Research

Are Object-Centric Representations Better At Compositional Generalization?

arXiv•February 18, 2026 ()•Ferdinand Kapl, Amir Mohammad Karimi Mamaghan, Maximilian Seitzer, Karl Henrik Johansson, Carsten Marr, Stefan Bauer, Andrea Dittadi

Professional Abstract

"Compositional generalization is a crucial cognitive ability that allows humans to understand and reason about new combinations of familiar concepts. This capability poses a significant challenge in the field of machine learning, particularly within the domain of visual question answering (VQA). The study presented in this paper addresses this challenge by investigating the effectiveness of object-centric (OC) representations in enhancing compositional generalization in visually rich environments.

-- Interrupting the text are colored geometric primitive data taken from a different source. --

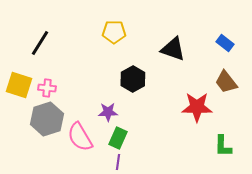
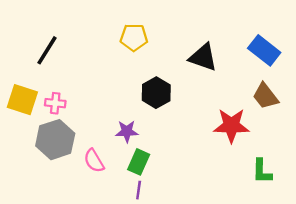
blue rectangle: (225, 43) -> (264, 50), size x1.5
pink semicircle: (80, 137) -> (94, 161), size x0.7

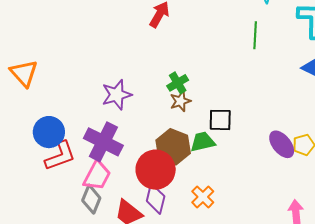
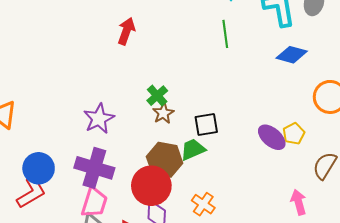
red L-shape: (60, 156) -> (31, 192), moved

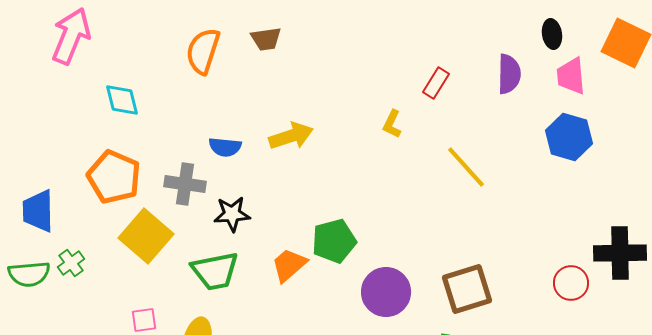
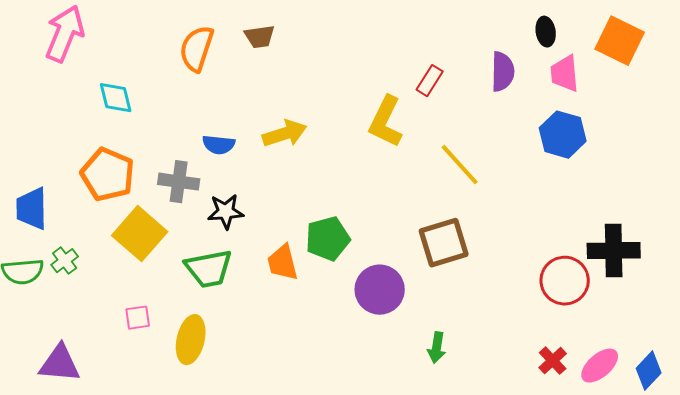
yellow L-shape: (392, 124) -> (386, 122), size x1.8
orange trapezoid: (289, 265) -> (283, 263), turned -63
red circle: (571, 283) -> (565, 281), size x1.4
brown square: (467, 289) -> (444, 243), moved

The authors introduce a benchmark designed to evaluate how well various vision encoders, both with and without object-centric biases, can generalize to unseen combinations of object properties across three distinct visual worlds: CLEVRTex, Super-CLEVR, and MOVi-C. To ensure a robust and fair evaluation, the authors meticulously controlled for several factors, including training data diversity, sample size, representation size, downstream model capacity, and computational resources. They utilized two prominent vision encoders—DINOv2 and SigLIP2—as the foundational models, alongside their object-centric counterparts. The results of their experiments yield several key insights: firstly, OC approaches demonstrate superior performance in more challenging compositional generalization scenarios, suggesting that these representations are particularly adept at handling complex visual reasoning tasks. Conversely, traditional dense representations tend to excel only in simpler settings, often requiring significantly more computational resources to achieve comparable results. Secondly, the study highlights the sample efficiency of OC models, which can achieve robust generalization with fewer training images compared to dense encoders. The latter only begin to match or exceed the performance of OC models when provided with ample data and diversity in training samples. Overall, the findings underscore the potential of object-centric representations to facilitate stronger compositional generalization, particularly when constraints are placed on dataset size, training diversity, or computational capacity. This research contributes valuable insights into the ongoing discourse surrounding the development of more effective machine learning models capable of mimicking human-like reasoning abilities in complex visual environments."

Technical Insights

1Compositional generalization is essential for human cognition and a significant challenge in machine learning.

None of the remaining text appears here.